Repeat the span of the entries below that starts at the line with "Himachal Pradesh" and ends at the line with "What is a goo", nothing more. Skip the pictures.

==== DATA EXCERPTS ====

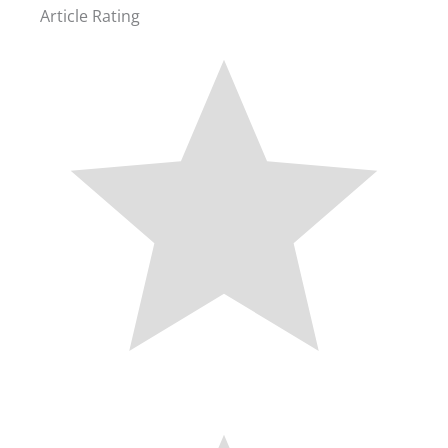
Article Rating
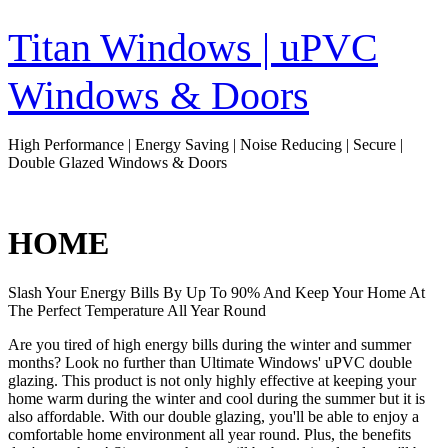
Skip
to
Titan Windows | uPVC
content
Windows & Doors
High Performance | Energy Saving | Noise Reducing | Secure |
Double Glazed Windows & Doors
HOME
Slash Your Energy Bills By Up To 90% And Keep Your Home At
The Perfect Temperature All Year Round
Are you tired of high energy bills during the winter and summer
months? Look no further than Ultimate Windows' uPVC double
glazing. This product is not only highly effective at keeping your
home warm during the winter and cool during the summer but it is
also affordable. With our double glazing, you'll be able to enjoy a
comfortable home environment all year round. Plus, the benefits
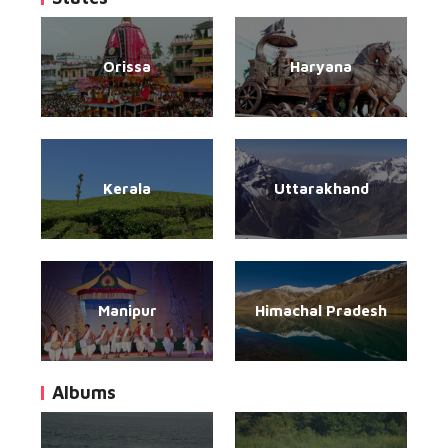
Orissa
Haryana
Kerala
Uttarakhand
Manipur
Himachal Pradesh
Albums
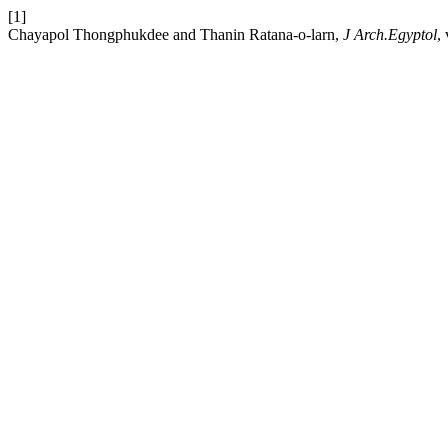
[1]
Chayapol Thongphukdee and Thanin Ratana-o-larn,
J Arch.Egyptol
,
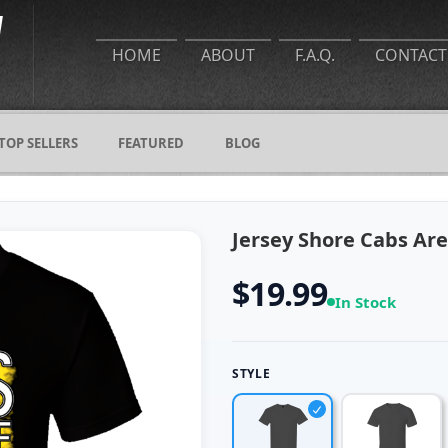
HOME
ABOUT
F.A.Q.
CONTACT
TOP SELLERS
FEATURED
BLOG
Jersey Shore Cabs Are
$19.99
In Stock
STYLE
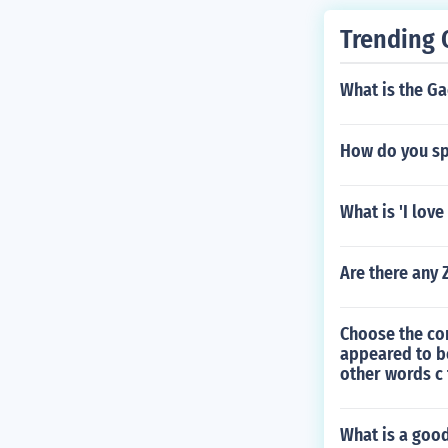
Trending 
What is the Ga
How do you spe
What is 'I love
Are there any
Choose the con
appeared to b
other words c
What is a goo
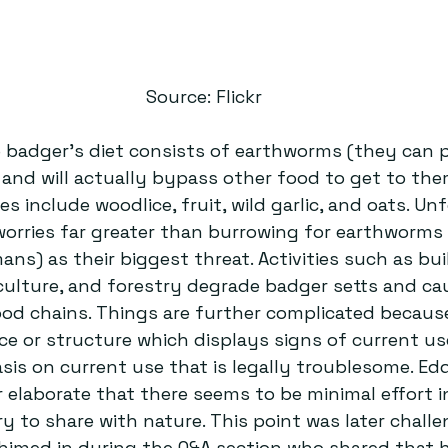
Source: Flickr
e badger’s diet consists of earthworms (they can 
and will actually bypass other food to get to the
s include woodlice, fruit, wild garlic, and oats. Un
orries far greater than burrowing for earthworms 
ns) as their biggest threat. Activities such as bui
ulture, and forestry degrade badger setts and ca
od chains. Things are further complicated because 
ce or structure which displays signs of current us
sis on current use that is legally troublesome. Edd
 elaborate that there seems to be minimal effort i
ry to share with nature. This point was later chall
himed in during the Q&A section who shared that 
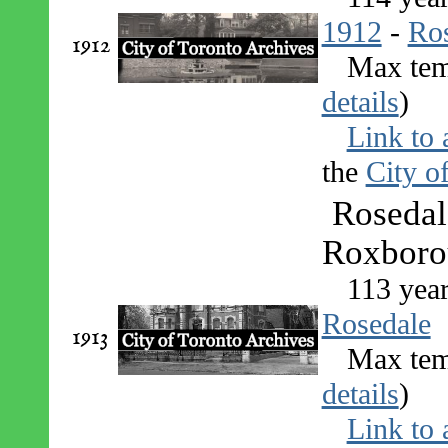
1912
-
Ro
1912
Max tem
details
)
Link to 
the
City o
Rosedal
Roxborou
113 yea
Rosedale
1913
Max tem
details
)
Link to 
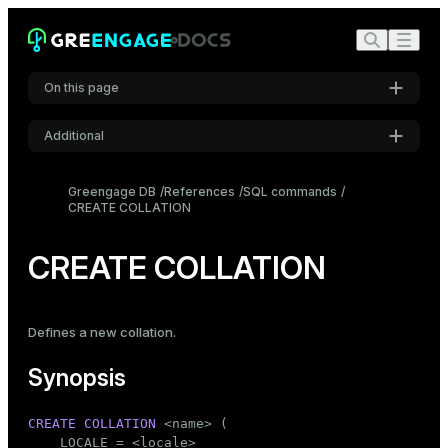
On this page
Additional
Synopsis
Settings
Description
Greengage DB
References
SQL commands
CREATE COLLATION
Font
Parameters
Inter
Notes
CREATE COLLATION
Examples
Code font
Roboto Mono
Compatibility
Defines a new collation.
See also
Synopsis
Font size
Medium
CREATE
COLLATION
 <name> (

    LOCALE = <locale>
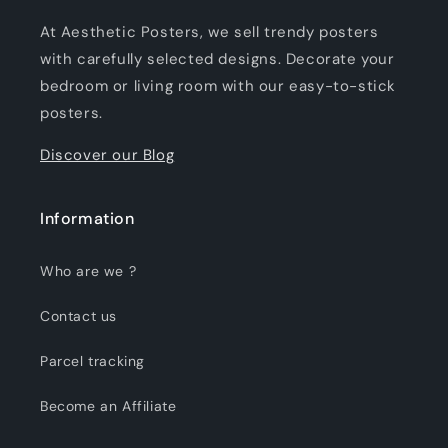
At Aesthetic Posters, we sell trendy posters
with carefully selected designs. Decorate your
bedroom or living room with our easy-to-stick
posters.
Discover our Blog
Information
Who are we ?
Contact us
Parcel tracking
Become an Affiliate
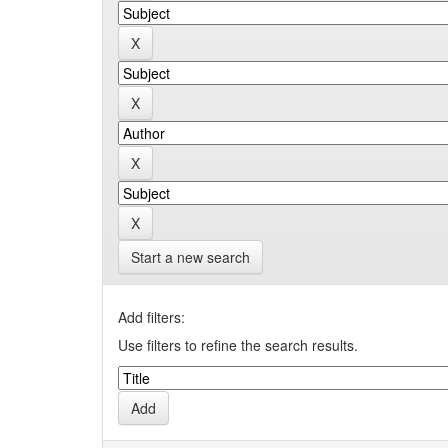
Start a new search
Add filters:
Use filters to refine the search results.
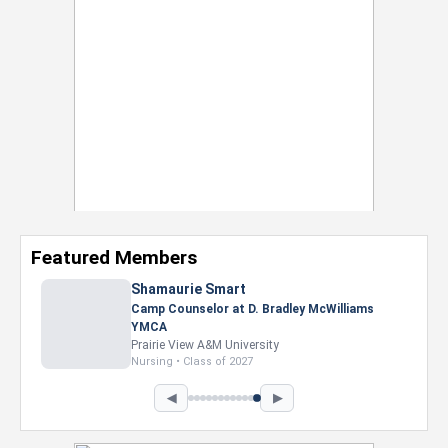
Featured Members
◀
▶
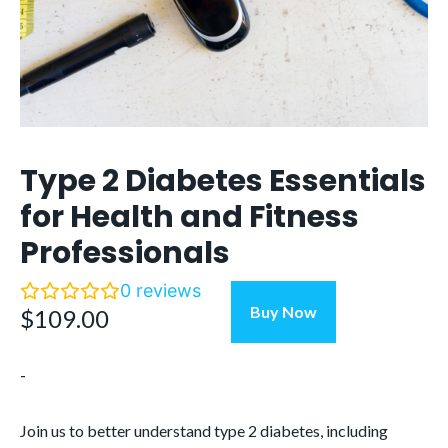
Type 2 Diabetes Essentials
for Health and Fitness
Professionals
0
reviews
Type
Buy Now
$
109.00
2
Diabetes
-
Essentials
for
Health
Join us to better understand type 2 diabetes, including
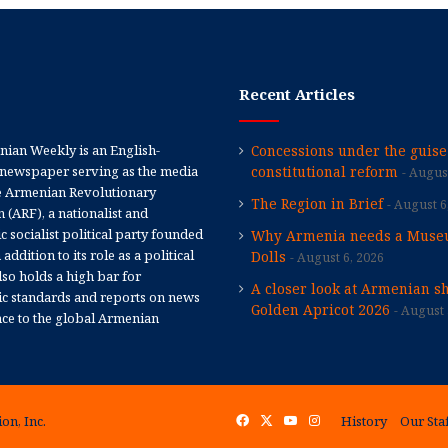
Recent Articles
ian Weekly is an English-
Concessions under the guise
newspaper serving as the media
constitutional reform
August
e Armenian Revolutionary
The Region in Brief
August 6
 (ARF), a nationalist and
 socialist political party founded
Why Armenia needs a Muse
 addition to its role as a political
Dolls
August 6, 2026
 also holds a high bar for
A closer look at Armenian sh
tic standards and reports on news
Golden Apricot 2026
August 
nce to the global Armenian
on, Inc.
Facebook
X
YouTube
Instagram
History
Our Sta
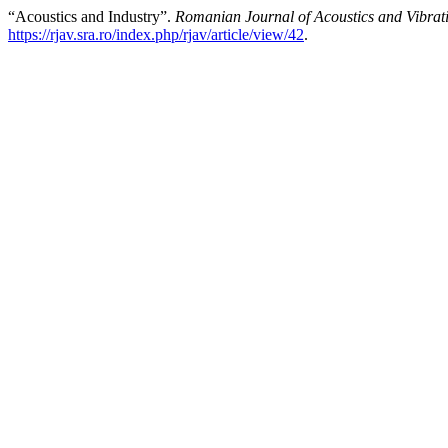
“Acoustics and Industry”.
Romanian Journal of Acoustics and Vibrat
https://rjav.sra.ro/index.php/rjav/article/view/42
.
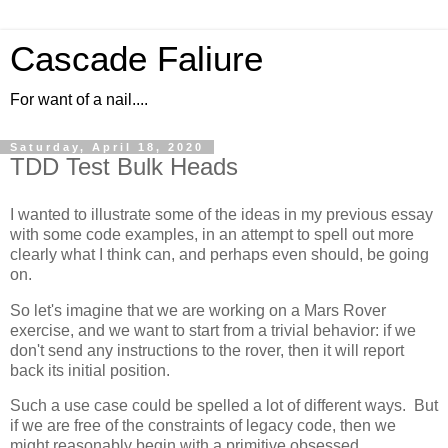
Cascade Faliure
For want of a nail....
Saturday, April 18, 2020
TDD Test Bulk Heads
I wanted to illustrate some of the ideas in my previous essay
with some code examples, in an attempt to spell out more
clearly what I think can, and perhaps even should, be going
on.
So let's imagine that we are working on a Mars Rover
exercise, and we want to start from a trivial behavior: if we
don't send any instructions to the rover, then it will report
back its initial position.
Such a use case could be spelled a lot of different ways. But
if we are free of the constraints of legacy code, then we
might reasonably begin with a primitive obsessed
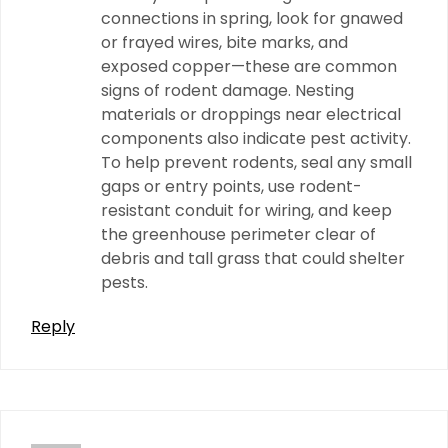
connections in spring, look for gnawed
or frayed wires, bite marks, and
exposed copper—these are common
signs of rodent damage. Nesting
materials or droppings near electrical
components also indicate pest activity.
To help prevent rodents, seal any small
gaps or entry points, use rodent-
resistant conduit for wiring, and keep
the greenhouse perimeter clear of
debris and tall grass that could shelter
pests.
Reply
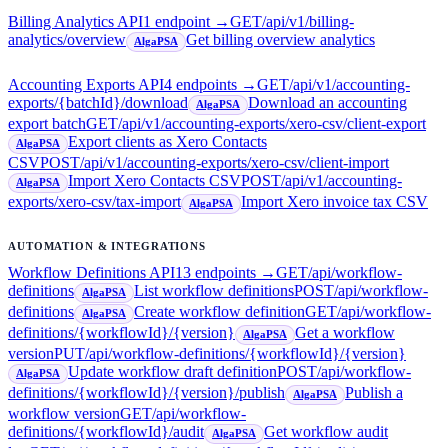
Billing Analytics API
1
endpoint
→
GET
/api/v1/billing-
analytics/overview
Get billing overview analytics
AlgaPSA
Accounting Exports API
4
endpoint
s
→
GET
/api/v1/accounting-
exports/{batchId}/download
Download an accounting
AlgaPSA
export batch
GET
/api/v1/accounting-exports/xero-csv/client-export
Export clients as Xero Contacts
AlgaPSA
CSV
POST
/api/v1/accounting-exports/xero-csv/client-import
Import Xero Contacts CSV
POST
/api/v1/accounting-
AlgaPSA
exports/xero-csv/tax-import
Import Xero invoice tax CSV
AlgaPSA
AUTOMATION & INTEGRATIONS
Workflow Definitions API
13
endpoint
s
→
GET
/api/workflow-
definitions
List workflow definitions
POST
/api/workflow-
AlgaPSA
definitions
Create workflow definition
GET
/api/workflow-
AlgaPSA
definitions/{workflowId}/{version}
Get a workflow
AlgaPSA
version
PUT
/api/workflow-definitions/{workflowId}/{version}
Update workflow draft definition
POST
/api/workflow-
AlgaPSA
definitions/{workflowId}/{version}/publish
Publish a
AlgaPSA
workflow version
GET
/api/workflow-
definitions/{workflowId}/audit
Get workflow audit
AlgaPSA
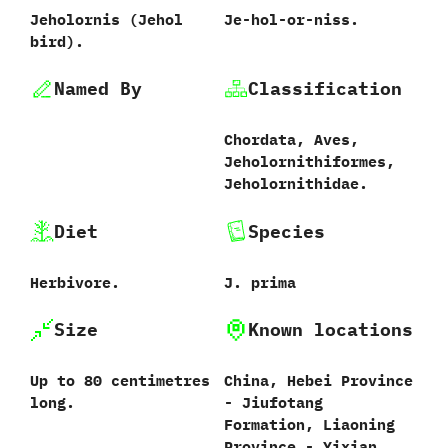
Jeholornis ‭(‬Jehol
Je-hol-or-niss.
bird‭)‬.
Named By
Classification
Chordata,‭ ‬Aves,‭
‬Jeholornithiformes,‭
‬Jeholornithidae.
Diet
Species
Herbivore.
J.‭ ‬prima‭
Size
Known locations
Up to‭ ‬80‭ ‬centimetres
China,‭ ‬Hebei Province‭
long.
‬-‭ ‬Jiufotang
Formation,‭ ‬Liaoning
Province‭ ‬-‭ ‬Yixian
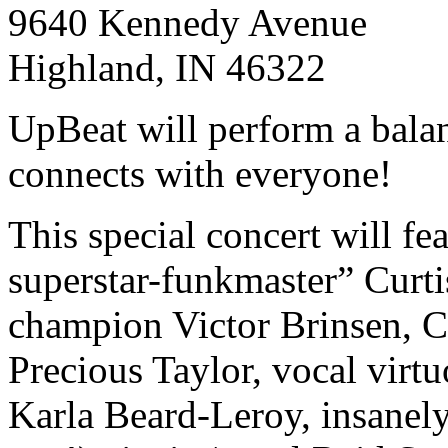
9640 Kennedy Avenue
Highland, IN 46322
UpBeat will perform a balan
connects with everyone!
This special concert will fe
superstar-funkmaster” Curti
champion Victor Brinsen, C
Precious Taylor, vocal virtu
Karla Beard-Leroy, insanely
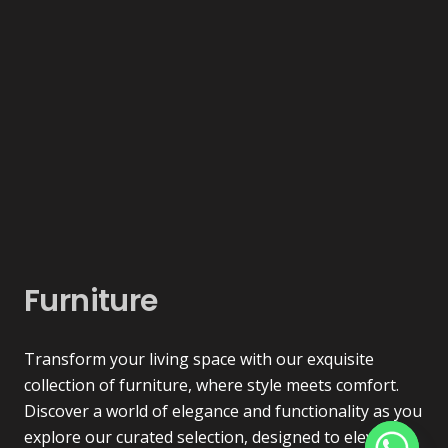
Furniture
Transform your living space with our exquisite
collection of furniture, where style meets comfort.
Discover a world of elegance and functionality as you
explore our curated selection, designed to elevate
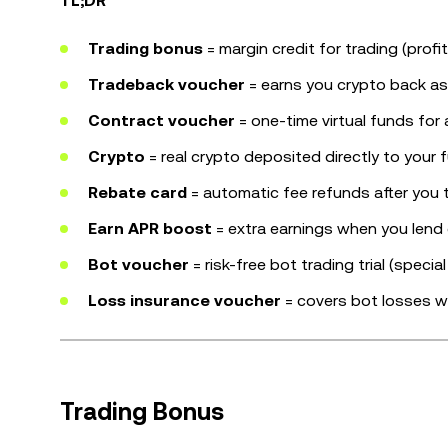
TL;DR
Trading bonus
= margin credit for trading (profi
Tradeback voucher
= earns you crypto back as y
Contract voucher
= one-time virtual funds for 
Crypto
= real crypto deposited directly to your
Rebate card
= automatic fee refunds after you t
Earn APR boost
= extra earnings when you lend 
Bot voucher
= risk-free bot trading trial (specia
Loss insurance voucher
= covers bot losses w
Trading Bonus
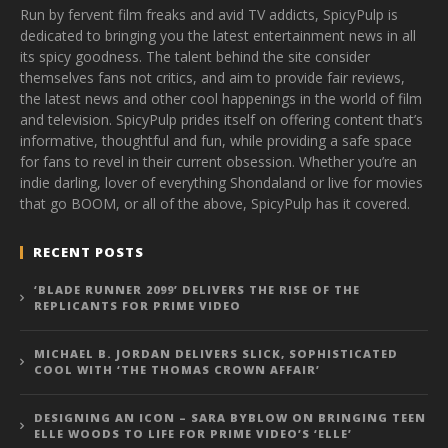
Run by fervent film freaks and avid TV addicts, SpicyPulp is
dedicated to bringing you the latest entertainment news in all
its spicy goodness. The talent behind the site consider
themselves fans not critics, and aim to provide fair reviews,
the latest news and other cool happenings in the world of film
and television. SpicyPulp prides itself on offering content that’s
informative, thoughtful and fun, while providing a safe space
for fans to revel in their current obsession. Whether you’re an
indie darling, lover of everything Shondaland or live for movies
that go BOOM, or all of the above, SpicyPulp has it covered.
RECENT POSTS
‘BLADE RUNNER 2099’ DELIVERS THE RISE OF THE
REPLICANTS FOR PRIME VIDEO
MICHAEL B. JORDAN DELIVERS SLICK, SOPHISTICATED
COOL WITH ‘THE THOMAS CROWN AFFAIR’
DESIGNING AN ICON – SARA BYBLOW ON BRINGING TEEN
ELLE WOODS TO LIFE FOR PRIME VIDEO’S ‘ELLE’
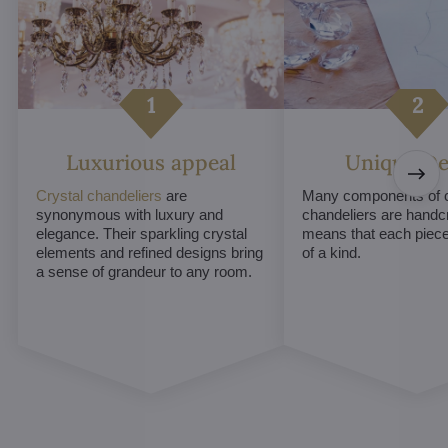
Luxurious appeal
Unique De
Crystal chandeliers
are
Many components of c
synonymous with luxury and
chandeliers are handc
elegance. Their sparkling crystal
means that each piece 
elements and refined designs bring
of a kind.
a sense of grandeur to any room.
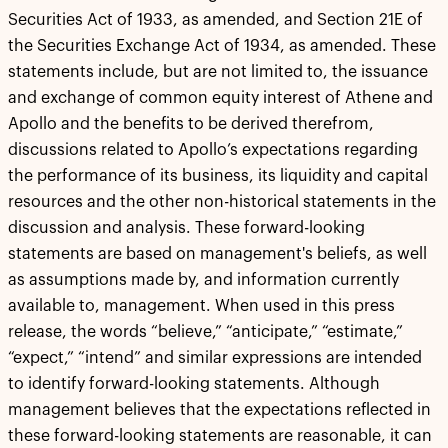
Securities Act of 1933, as amended, and Section 21E of
the Securities Exchange Act of 1934, as amended. These
statements include, but are not limited to, the issuance
and exchange of common equity interest of Athene and
Apollo and the benefits to be derived therefrom,
discussions related to Apollo’s expectations regarding
the performance of its business, its liquidity and capital
resources and the other non-historical statements in the
discussion and analysis. These forward-looking
statements are based on management's beliefs, as well
as assumptions made by, and information currently
available to, management. When used in this press
release, the words “believe,” “anticipate,” “estimate,”
“expect,” “intend” and similar expressions are intended
to identify forward-looking statements. Although
management believes that the expectations reflected in
these forward-looking statements are reasonable, it can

====

### OUTPUT FOR THIS TASK:
Himachal Pradesh
Albums
[1]
Chayapol Thongphukdee and Thanin Ratana-o-larn,
J Arch.Egyptol
,
HOME
ABOUT
F.A.Q.
CONTACT
TOP SELLERS
FEATURED
BLOG
Jersey Shore Cabs Are
$19.99
In Stock
STYLE
Trending 
What is the Ga
How do you spe
What is 'I love
Are there any
Choose the con
appeared to b
other words c
What is a goo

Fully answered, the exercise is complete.